Melihat kejadian tersebut tentu membuat gua geleng-geleng kepala, bagaimana tidak. Si Tukang ojek barusan merupakan gambaran umum dari masyarakat Indonesia. Yang punya ketakutan sebesar gunung terhadap para bekas narapidana. Atau jika terlalu 'kasar' menyebut kami sebagai bekas narapidana, mungkin bekas masyarakat binaan bisa menjadi kata ganti yang tepat.
Gua duduk di kursi bis menuju ke Jakarta. Sementara, satu persatu penumpang naik dan duduk dikursi kosong secara acak, mengabaikan nomor yang tertera pada karcis dan kursi. Riuh pedagang asongan yang bolak-balik di lorong antara kursi menjajakan dagangannya dan suara sumbang pengamen dibagian depan bus, membuat rasa kantuk yang sejak tadi hinggap kini hilang.
Cukup lama kami, para penumpang dibiarkan menunggu. Jadi, si supir bus hanya akan jalan jika semua kursi sudah terisi. Kalau masih ada yang kosong, sampai kiamat pun, bus nggak bakalan berangkat. Setelah beberapa saat, hampir semua kursi penuh, bahkan ada sebagian penumpang yang duduk di lorong antar kursi dengan menggunakan kursi plastik.
Raung mesih bus terdengar. Kami lalu perlahan melaju, meninggalkan terminal, menuju ke Jakarta.
---
Masih dengan pakaian yang sama, sambil menggenggam plastik merah, gua berdiri tepat di depan sebuah bengkel las dengan papan nama besar di bagian atas yang bertuliskan 'Jaya Teknik'.
"Sal, Marshall" Terdengar teriakan seorang pria yang samar dengan suara dentingan besi.
Gua menoleh dan mendapati Kang Jaya berdiri, melambaikan tangannya ke arah gua.
Menit berikutnya, kami berdua sudah terlibat obrolan seru di sebuah ruangan yang digunakan Kang Jaya sebagai 'kantor'nya. Di sela-sela obrolang, gua pun menyampaikan niat kedatangan gua kepadanya.
"Kang, bisa ajak gua kerja nggak?" Tanya gua.

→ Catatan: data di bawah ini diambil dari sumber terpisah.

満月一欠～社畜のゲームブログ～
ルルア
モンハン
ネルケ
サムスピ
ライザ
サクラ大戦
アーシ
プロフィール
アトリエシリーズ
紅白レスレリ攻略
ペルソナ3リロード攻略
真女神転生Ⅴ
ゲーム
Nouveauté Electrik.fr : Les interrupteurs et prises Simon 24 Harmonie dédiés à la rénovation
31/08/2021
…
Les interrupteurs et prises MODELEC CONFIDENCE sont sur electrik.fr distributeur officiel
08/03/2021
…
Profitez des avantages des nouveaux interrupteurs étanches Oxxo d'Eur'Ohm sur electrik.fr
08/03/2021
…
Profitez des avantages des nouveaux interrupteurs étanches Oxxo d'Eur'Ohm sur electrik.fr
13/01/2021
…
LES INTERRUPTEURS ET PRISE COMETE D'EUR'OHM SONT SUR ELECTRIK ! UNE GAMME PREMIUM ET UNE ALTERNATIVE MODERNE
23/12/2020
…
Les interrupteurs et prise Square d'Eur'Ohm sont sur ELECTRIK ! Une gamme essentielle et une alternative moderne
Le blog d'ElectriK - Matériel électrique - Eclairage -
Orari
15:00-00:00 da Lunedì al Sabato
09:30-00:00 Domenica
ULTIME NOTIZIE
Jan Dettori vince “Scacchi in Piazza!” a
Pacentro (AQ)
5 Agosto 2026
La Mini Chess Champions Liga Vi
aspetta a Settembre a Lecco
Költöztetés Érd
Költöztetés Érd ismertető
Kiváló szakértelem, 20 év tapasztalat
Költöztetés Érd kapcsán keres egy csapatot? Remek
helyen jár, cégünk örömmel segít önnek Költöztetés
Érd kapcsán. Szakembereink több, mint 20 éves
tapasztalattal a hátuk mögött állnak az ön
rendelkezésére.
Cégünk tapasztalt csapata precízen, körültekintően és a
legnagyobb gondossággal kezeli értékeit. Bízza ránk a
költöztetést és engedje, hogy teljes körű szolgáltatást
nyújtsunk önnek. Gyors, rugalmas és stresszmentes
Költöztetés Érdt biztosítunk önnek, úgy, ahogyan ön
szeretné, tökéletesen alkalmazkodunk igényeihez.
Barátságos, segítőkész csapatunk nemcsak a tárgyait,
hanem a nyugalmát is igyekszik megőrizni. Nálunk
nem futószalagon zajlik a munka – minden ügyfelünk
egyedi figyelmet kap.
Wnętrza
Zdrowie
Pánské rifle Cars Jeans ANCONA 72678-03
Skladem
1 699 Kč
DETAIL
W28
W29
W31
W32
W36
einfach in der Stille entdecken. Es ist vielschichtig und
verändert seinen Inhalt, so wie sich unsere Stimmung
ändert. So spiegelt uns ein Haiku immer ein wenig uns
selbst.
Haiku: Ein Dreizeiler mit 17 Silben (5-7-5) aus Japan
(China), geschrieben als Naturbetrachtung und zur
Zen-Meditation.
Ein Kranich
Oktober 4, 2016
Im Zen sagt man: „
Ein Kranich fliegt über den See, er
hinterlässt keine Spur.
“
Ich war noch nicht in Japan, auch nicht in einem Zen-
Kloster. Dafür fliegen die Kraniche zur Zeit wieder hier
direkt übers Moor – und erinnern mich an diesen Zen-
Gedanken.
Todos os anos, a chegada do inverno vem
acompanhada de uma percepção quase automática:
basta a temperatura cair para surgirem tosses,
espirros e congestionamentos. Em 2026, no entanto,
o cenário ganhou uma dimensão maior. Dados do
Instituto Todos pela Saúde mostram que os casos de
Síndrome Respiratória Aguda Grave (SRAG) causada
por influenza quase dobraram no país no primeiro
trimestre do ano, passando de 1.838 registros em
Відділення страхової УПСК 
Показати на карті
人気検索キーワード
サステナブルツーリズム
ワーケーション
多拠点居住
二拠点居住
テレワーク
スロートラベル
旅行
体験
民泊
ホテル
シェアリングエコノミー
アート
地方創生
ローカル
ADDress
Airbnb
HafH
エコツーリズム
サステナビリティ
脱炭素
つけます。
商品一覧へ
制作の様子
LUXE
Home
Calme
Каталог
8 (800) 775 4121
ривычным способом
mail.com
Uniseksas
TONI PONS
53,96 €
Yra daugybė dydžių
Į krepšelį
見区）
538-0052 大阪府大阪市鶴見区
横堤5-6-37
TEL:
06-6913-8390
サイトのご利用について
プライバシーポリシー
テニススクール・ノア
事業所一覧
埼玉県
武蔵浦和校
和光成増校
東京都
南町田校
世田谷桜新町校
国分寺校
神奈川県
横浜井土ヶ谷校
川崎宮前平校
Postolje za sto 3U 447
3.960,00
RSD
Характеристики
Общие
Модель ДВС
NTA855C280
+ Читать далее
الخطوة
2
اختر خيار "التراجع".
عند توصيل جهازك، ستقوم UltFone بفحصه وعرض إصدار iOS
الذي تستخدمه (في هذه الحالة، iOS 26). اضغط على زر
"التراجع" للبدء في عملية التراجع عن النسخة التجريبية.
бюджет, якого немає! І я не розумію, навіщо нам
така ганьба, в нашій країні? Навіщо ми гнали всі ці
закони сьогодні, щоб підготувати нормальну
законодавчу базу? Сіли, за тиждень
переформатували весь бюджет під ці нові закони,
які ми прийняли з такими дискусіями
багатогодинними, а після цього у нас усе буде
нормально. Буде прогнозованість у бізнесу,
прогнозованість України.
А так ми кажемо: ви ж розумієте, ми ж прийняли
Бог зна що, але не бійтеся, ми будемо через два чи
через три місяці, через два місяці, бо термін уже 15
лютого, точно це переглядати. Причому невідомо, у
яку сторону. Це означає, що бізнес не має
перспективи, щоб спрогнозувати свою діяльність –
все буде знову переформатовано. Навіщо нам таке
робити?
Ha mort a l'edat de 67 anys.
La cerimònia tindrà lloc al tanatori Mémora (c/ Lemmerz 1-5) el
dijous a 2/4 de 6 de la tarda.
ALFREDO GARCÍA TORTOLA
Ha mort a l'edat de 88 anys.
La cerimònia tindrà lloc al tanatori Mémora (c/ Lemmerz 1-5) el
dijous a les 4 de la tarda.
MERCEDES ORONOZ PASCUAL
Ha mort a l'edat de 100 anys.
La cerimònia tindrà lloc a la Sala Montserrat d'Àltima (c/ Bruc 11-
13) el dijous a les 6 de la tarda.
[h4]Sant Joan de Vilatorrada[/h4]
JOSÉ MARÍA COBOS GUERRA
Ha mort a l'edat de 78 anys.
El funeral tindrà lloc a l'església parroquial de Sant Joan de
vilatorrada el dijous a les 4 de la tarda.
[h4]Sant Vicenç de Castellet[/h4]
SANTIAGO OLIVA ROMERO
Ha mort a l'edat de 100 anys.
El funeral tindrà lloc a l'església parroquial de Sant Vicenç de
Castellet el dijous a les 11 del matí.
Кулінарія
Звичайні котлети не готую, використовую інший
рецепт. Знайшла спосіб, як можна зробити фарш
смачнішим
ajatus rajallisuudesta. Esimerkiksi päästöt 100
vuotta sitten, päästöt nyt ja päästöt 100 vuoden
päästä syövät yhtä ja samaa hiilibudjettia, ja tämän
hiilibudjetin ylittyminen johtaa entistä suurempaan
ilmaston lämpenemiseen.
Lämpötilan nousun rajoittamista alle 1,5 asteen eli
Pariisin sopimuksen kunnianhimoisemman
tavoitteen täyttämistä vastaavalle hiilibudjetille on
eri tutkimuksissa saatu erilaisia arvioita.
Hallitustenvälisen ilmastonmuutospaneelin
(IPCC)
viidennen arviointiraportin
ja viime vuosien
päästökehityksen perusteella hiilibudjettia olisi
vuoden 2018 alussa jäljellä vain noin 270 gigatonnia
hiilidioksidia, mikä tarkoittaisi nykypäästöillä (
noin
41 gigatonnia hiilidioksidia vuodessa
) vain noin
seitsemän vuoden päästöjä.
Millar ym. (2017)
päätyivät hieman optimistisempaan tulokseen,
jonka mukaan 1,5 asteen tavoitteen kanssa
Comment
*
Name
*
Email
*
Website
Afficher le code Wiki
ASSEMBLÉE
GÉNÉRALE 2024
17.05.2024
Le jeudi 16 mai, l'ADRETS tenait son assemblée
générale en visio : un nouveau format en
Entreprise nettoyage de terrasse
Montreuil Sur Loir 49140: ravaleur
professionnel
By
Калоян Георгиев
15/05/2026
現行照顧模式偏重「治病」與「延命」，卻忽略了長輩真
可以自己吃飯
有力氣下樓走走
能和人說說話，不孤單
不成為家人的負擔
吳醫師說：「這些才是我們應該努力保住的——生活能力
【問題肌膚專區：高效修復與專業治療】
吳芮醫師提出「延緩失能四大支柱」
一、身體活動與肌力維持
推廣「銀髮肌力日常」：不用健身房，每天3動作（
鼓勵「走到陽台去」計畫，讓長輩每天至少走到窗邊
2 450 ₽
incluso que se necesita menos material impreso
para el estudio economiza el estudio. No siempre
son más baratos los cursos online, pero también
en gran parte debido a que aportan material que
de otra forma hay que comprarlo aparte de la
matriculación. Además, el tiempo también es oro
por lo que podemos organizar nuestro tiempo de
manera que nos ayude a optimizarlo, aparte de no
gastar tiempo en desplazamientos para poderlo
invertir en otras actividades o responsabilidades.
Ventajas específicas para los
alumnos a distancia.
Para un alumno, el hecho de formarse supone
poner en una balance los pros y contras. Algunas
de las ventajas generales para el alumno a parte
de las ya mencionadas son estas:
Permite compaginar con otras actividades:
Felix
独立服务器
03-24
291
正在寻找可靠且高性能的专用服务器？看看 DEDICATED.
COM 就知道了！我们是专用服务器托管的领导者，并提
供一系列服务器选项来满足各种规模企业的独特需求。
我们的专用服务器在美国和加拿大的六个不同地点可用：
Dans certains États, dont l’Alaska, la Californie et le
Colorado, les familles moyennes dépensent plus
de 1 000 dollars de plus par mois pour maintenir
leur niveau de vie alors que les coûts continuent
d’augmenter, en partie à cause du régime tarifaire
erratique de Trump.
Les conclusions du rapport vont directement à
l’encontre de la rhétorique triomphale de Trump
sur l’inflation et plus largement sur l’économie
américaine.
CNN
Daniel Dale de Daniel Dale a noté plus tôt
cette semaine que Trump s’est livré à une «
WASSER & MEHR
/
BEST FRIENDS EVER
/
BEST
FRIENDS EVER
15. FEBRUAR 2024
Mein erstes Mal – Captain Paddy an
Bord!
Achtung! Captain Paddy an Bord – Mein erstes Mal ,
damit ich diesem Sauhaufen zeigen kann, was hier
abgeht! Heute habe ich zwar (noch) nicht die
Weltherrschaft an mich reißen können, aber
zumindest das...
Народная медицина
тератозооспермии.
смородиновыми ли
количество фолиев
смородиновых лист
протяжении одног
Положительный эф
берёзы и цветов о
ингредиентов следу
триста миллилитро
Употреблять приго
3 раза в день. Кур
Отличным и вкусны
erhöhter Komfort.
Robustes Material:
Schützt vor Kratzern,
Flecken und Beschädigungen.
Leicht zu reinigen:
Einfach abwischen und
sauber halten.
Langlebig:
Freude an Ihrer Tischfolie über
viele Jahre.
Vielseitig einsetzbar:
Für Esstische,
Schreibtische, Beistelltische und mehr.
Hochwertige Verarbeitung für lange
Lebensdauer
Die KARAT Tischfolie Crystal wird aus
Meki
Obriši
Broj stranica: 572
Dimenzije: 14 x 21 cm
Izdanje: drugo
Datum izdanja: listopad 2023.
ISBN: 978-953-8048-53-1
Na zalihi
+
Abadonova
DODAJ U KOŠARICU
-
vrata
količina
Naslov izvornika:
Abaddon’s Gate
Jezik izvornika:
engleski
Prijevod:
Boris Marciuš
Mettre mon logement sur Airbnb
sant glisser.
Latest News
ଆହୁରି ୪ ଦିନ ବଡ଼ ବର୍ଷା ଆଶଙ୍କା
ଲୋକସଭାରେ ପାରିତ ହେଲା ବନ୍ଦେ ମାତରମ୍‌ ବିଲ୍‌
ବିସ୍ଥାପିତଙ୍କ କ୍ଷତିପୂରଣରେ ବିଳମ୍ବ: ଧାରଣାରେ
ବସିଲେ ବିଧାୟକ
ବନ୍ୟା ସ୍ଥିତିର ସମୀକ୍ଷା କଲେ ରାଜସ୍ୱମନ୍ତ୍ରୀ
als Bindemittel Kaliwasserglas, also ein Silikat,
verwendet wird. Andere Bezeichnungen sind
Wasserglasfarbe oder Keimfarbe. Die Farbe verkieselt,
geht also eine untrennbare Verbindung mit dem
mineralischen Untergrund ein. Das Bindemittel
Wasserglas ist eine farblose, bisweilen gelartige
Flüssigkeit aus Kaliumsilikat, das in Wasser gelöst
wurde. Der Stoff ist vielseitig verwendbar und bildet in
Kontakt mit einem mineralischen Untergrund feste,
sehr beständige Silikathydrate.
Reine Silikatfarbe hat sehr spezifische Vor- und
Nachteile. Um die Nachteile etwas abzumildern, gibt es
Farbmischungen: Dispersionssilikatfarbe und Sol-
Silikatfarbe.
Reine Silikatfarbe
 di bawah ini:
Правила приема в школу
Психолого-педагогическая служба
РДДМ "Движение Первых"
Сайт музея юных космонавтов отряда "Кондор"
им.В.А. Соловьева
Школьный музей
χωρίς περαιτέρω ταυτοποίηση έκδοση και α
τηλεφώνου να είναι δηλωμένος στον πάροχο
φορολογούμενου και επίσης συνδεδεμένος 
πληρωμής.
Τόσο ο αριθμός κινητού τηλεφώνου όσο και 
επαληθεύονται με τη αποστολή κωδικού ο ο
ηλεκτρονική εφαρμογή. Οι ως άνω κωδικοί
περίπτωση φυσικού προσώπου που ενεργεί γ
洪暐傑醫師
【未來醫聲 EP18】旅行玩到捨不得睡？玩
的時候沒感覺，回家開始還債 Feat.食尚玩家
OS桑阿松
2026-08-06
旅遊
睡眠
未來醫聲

Kang Jaya terdiam sesaat, lalu menatap ke arah gua.
"Kamu disana emang belajar nge-las?" Tanyanya.
Gua meresponnya dengan gelengan kepala.
"Terus ngambil sertifikasi apa?" Tanyanya lagi.
Gua lantas memberikan map transparan dari Pak Didi kepadanya. Ia lalu menyeka tangannya dengan ujung kaos dan dengan hati-hati mengeluarkan lembaran kertas dari Map transparan yang berisi sertifikat life skill yang gua pelajari sewatku di Lapas.
"Barista" Gumamnya, sambil menatap gua.
"Iya kang"
"Barista mau jadi tukang las?" Tanyanya.
"Gua mau belajar dulu kok, bantu angkat-angkat besi, ngapain kek..." Jawab gua, dengan nada memohon.
Kang Jaya menghela nafas panjang, kemudian meraih ponselnya dari atas meja.
"Saya ada temen yang baru aja ngambil alih kedai kopi, Siapa tau masih butuh barista. Mau?" Tanyanya.
Gua langsung mengangguk. "Mau!"
Kang Jaya lalu tersenyum dan mulai melakukan panggilan melalui ponselnya.
Seminggu menjelang proyek ilustrasi PWA-nya Aldina selesai, ia mengajak gua meeting online dengan subjek mereview semua hasil pekerjaan kami.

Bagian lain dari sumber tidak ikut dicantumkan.